If someone puts a camera and a microphone on devices that don't need them, then it's a) pushing up the price of goods for everyone with features that mainly serve corporate, b) there are bad actors out there even if you think corporate is a good one, c) no reason to think corporate is a good actor.

Shipping an AI model with a browser is starting to look like sticking cameras on ALL glasses, not just smart glasses, regardless of whether anyone wants that. Saying this is fine and not unusual is clearly motivated reasoning and just normalizes the surveillance state. It's very obvious the way this ends. Browser-based models will eventually be using your computer at the edge to save corporate money in the cloud while they do ever more expensive and invasive stuff to profile you.

Shipping the model with the browser is exactly the opposite of what you are claiming.

The alternative is sending the data to Google.

Back to the assumptions.

If the onboard LLM means no data sending and you get your own little service wholly subservient to you like a good little program. That's nice!

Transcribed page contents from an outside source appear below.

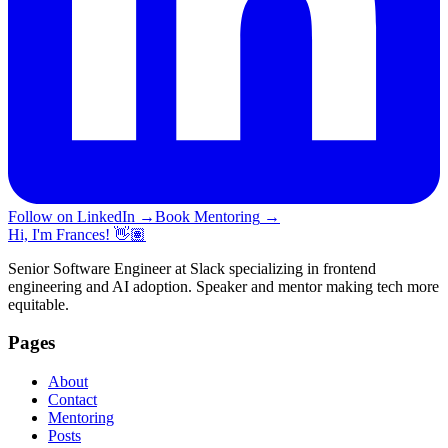
Follow on LinkedIn
→
Book Mentoring
→
Hi, I'm Frances! 👋🏽
Senior Software Engineer at Slack specializing in frontend
engineering and AI adoption. Speaker and mentor making tech more
equitable.
Pages
About
Contact
Mentoring
Posts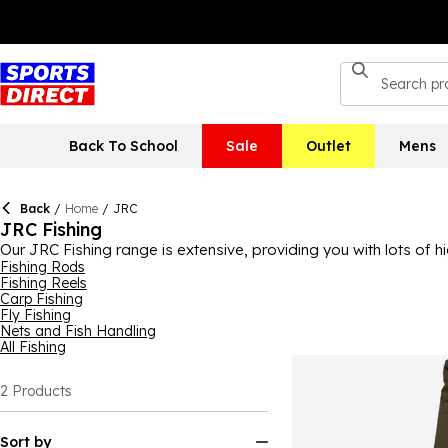
Back To School
Sale
Outlet
Mens
Back
/
Home
/
JRC
JRC Fishing
Our JRC Fishing range is extensive, providing you with lots of h
different kinds of fishing equipment and fishing accessories fr
Fishing Rods
Fishing Reels
coming from JRC, you can rely on their equality and durability
Carp Fishing
Fly Fishing
Nets and Fish Handling
All Fishing
2
Products
Sort by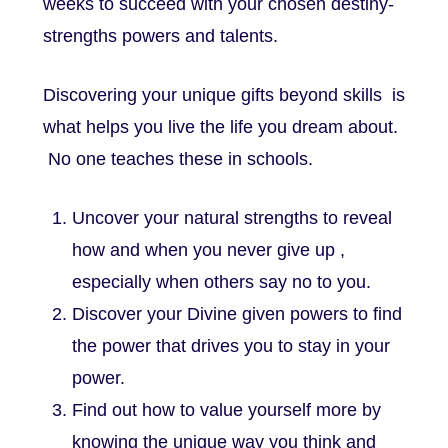
weeks to succeed with your chosen destiny-
strengths powers and talents.
Discovering your unique gifts beyond skills is
what helps you live the life you dream about.
No one teaches these in schools.
Uncover your natural strengths to reveal
how and when you never give up ,
especially when others say no to you.
Discover your Divine given powers to find
the power that drives you to stay in your
power.
Find out how to value yourself more by
knowing the unique way you think and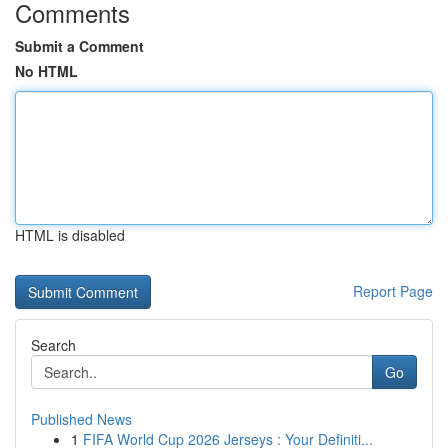
Comments
Submit a Comment
No HTML
HTML is disabled
Report Page
Search
Go
Published News
1
FIFA World Cup 2026 Jerseys : Your Definiti...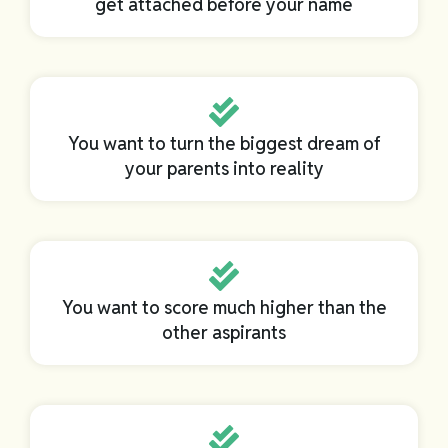
get attached before your name
You want to turn the biggest dream of
your parents into reality
You want to score much higher than the
other aspirants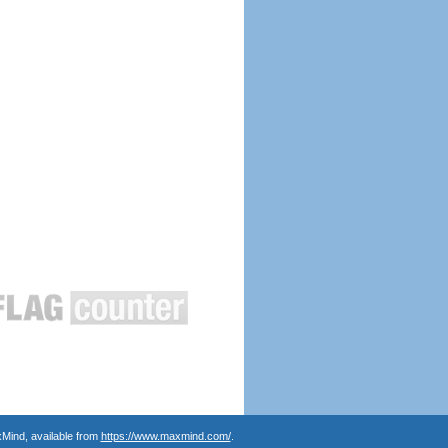
Mind, available from
https://www.maxmind.com/
.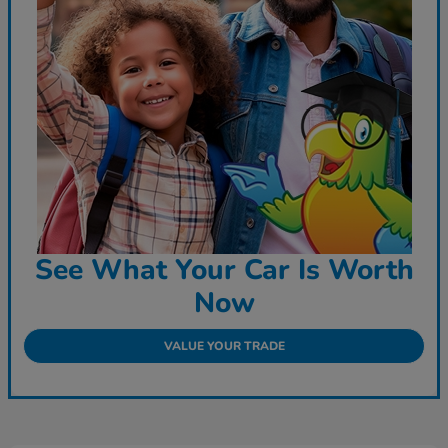
See What Your Car Is Worth
Now
VALUE YOUR TRADE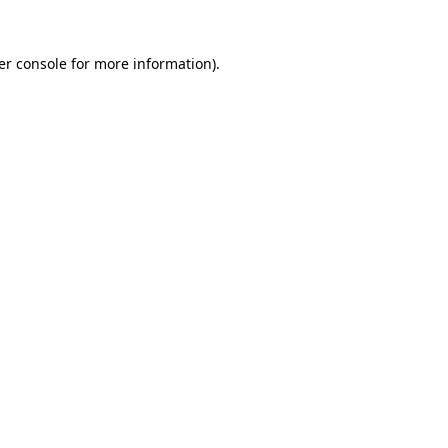
er console for more information)
.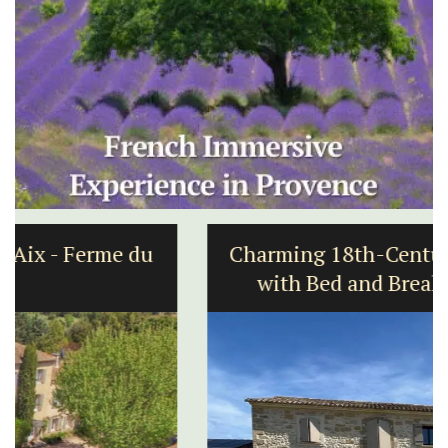
Charming 18th-Century Farmhouse
with Bed and Breakfast Rooms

If the onboard LLM means better data filtering, possibly even exploration of the local system, to send information to Google while lessening their datacentre bills running LLM services. That seems a little underhanded to just bake into things without notification.

Pick your assumption, you get your outcome. What are your assumptions?

Why assume? it should be observable. You can check the code and data traffic to see how it is used.

Can't observe the future, so learn from the past.. or use common sense. You don't react to a stranger or a mysterious camera in your household by saying, wow ok, let's see if anything bad happens.